From 1994 to 2015 he held a teaching position. From 2000 to 2003 he was twice deputy professor. In 2001 he was appointed Honorary Professor for historical musicology at the Institute of Musicology of the University of Music and Theatre Leipzig.

He works as a freelancer for the Mitteldeutscher Rundfunk. He also works as a music critic for music magazines such as Musik und Kirche, Üben und Musizieren, Das Orchester as well as the Freie Presse and the Ostthüringer Zeitung. He wrote several CD booklets in the field of New Music and published composer portraits for the music publisher Breitkopf & Härtel. Sramek is a member of the board of the Sächsischer Musikbund.

== Publications ==
- Studien zur Klangfarbe – unter Einbeziehung von Beispielen aus der Orchestermusik der DDR in den siebziger Jahren. 2 volumes, Leipzig 1980. (zugleich Dissertation, Universität Leipzig 1980)

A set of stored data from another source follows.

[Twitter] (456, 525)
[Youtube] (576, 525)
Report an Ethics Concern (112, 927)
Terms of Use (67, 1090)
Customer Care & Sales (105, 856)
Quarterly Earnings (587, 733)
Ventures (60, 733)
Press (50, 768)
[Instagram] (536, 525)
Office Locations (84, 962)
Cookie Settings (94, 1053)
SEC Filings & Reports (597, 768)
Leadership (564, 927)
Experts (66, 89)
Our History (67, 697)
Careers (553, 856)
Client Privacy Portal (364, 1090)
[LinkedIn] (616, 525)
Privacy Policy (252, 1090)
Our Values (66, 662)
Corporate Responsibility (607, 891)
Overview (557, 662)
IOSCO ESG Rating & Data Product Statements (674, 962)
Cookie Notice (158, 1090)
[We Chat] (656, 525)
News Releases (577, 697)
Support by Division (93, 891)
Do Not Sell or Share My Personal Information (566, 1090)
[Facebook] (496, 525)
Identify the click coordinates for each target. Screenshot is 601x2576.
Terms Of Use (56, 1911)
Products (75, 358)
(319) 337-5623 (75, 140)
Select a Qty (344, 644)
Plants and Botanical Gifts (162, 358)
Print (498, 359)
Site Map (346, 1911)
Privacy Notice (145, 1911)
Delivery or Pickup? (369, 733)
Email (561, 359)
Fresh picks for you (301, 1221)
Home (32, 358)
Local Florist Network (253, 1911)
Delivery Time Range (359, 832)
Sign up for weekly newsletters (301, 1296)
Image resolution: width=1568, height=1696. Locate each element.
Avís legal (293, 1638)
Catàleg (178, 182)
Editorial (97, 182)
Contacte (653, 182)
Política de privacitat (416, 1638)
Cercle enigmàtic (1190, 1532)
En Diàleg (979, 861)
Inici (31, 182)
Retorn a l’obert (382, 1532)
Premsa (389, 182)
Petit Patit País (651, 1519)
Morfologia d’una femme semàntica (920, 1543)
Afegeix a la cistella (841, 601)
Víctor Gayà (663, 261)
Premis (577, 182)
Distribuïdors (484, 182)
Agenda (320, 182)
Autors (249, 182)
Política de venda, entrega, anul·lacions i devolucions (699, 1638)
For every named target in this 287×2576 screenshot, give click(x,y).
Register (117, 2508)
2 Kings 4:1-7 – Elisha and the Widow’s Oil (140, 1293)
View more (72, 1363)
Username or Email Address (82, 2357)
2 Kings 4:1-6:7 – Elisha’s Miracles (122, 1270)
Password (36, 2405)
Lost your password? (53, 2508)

- with Allmuth Behrendt: Prof. Dr. Johannes Forner: „Durchdachte Poesien“ – die späten Klavierzyklen von Brahms. Abschiedsvorlesung am Freitag, dem 25. Januar 2002, Hochschule für Musik und Theater „Felix Mendelssohn Bartholdy“ Leipzig, Hauptgebäude, Kammermusiksaal. Hochschule für Musik und Theater, Leipzig 2002.
- die töne haben mich geblendet. Festschrift zum 60. Geburtstag des Dresdner Komponisten Jörg Herchet. Kamprad, Altenburg 2003, ISBN 3-930550-28-8.
- Musik mit Klangsinnlich keit und konstruktivem Kalkül. Eine Dokumentation anlässlich des 70. Geburtstages von Siegfried Thiele. Künstlerisches Betriebsbüro der Hochschule für Musik und Theater, Leipzig 2004.
- Dokumentation zum Leben und Schaffen des Leipziger Musikwissenschaftlers, Hochschullehrers und Musikkritikers Prof. Dr. sc. Werner Wolf anläßlich seines 80. Geburtstags am 15. März 2005. Leipzig 2005.
- Thomas Buchholz. Skizzenblätter zu Leben und Werk des halleschen Komponisten. Verlag Neue Musik, Berlin 2011, ISBN 978-3-7333-0809-4.
- (ed.): "Im Lichtstrom versunken nun sonnenhaft": Dokumente zum Schaffen des Dresdner Komponisten Jörg Herchet. Kamprad, Altenburg 2013, ISBN 978-3-930550-75-3.
- with Wolfgang Orf: „Töne befragen – ihr Sosein erkunden“. Siegfried Thiele Werkeverzeichnis (ThWV): eine Dokumentation zu Leben und Schaffen des Leipziger Komponisten. Kamprad, Altenburg 2017, ISBN 978-3-95755-613-4.
- (ed.): „im teil ist das ganze verborgen“. Dokumente zum Werk des Komponisten Jörg Herchet und seines Textautors Jörg Milbradt. Jörg Milbradt zum 75. Geburtstag gewidmet. Kamprad, Altenburg 2018, ISBN 978-3-95755-623-3.